Biryar stepped forward to the sound of a single, dry drum, met her gaze, and nodded. He half expected tears to glisten in her eyes, but her expression was blank. After a moment, she nodded in return, pivoted, and fired a single round into the back of the prisoner’s head. The sound was weirdly flat. The drum stopped, and a medic came out to certify the death.
And it was over. Biryar turned to the cameras of the local newsfeeds, careful to present his better profile. The crowd looked shocked. That was good. State violence was meant to be shocking. It was done to prove a point, and it would have been a pity for the sacrifice not to have its effect. He paused long enough to be sure that they’d all gotten a good image of him for the feeds, then turned toward the Laconian contingent. He wanted to go back to
his office, get a cold gin and tonic, and close his eyes until his head stopped aching.
Most of the people in Laconian blue had come with him on the Notus, but Suyet Klinger, the local representative of the Association of Worlds, and her staff had also chosen clothes that echoed Biryar’s uniform. Blue almost the right shade and tailored in a similar cut. Not Laconian uniforms, but something that rhymed with them. Her face, as he stepped to her, was grave.
“I’m very sorry, sir,” she said. “I’m sure that was very difficult for you.”
He knew what he was supposed to say. Discipline is the policy of the High Consul. It should have been easy, but the words that came to his mind were Why are you sure?
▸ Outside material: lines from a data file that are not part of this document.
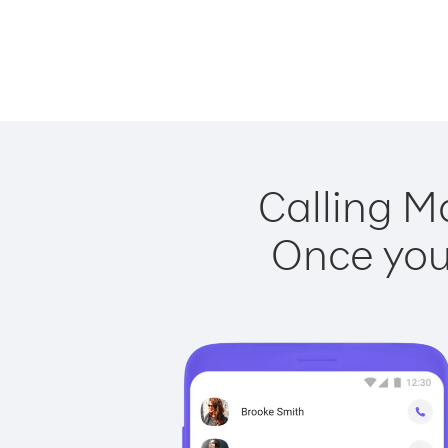
Calling M
Once you 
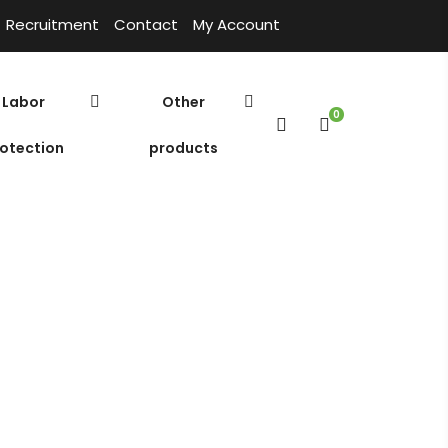
Recruitment
Contact
My Account
Labor
Other
0
otection
products
ue White C660-P – USA
Cửa hàng
Home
Klinger knew nothing about him but what she’d been told by Laconia. She would have been just as solicitous to anyone who had come in his position. And if someone else had been in her role, he would have treated them the same way he did her. They weren’t people to each other. They were roles. This was etiquette, and the inauthenticity of the situation oppressed him.
He nodded to her. “Discipline is the policy of the High Consul,” he said, and she averted her gaze in respect. The forms were there to be followed.
He moved through the grim crowd, acknowledging each of them and being acknowledged. Form. It was all just keeping form. The shadows shifted around them as the sun raced for the horizon and left him feeling like he’d been there for hours, but there were more nods to exchange, more words to mouth. The dead man was hauled away to the recyclers, and the medics retreated.
It was strange and in a way unfair that the local thief would live and might even go free. Being Laconian meant being held to a higher standard, and so transgression against that standard required a higher response, but it still bothered him. Or at least it did for the moment. If he could get some rest and a decent meal, it might not. The faces in the group began to blend together, one following another following another until he didn’t know or care who he was speaking to.
He came to a man he hadn’t met in person before, with brown hair, a serious expression, and a mole on his cheek like a dot of paving tar. Biryar almost pulled away, shocked by the sudden visceral image of how the fleck of tar had gotten there, and then felt amused and even strangely pleased.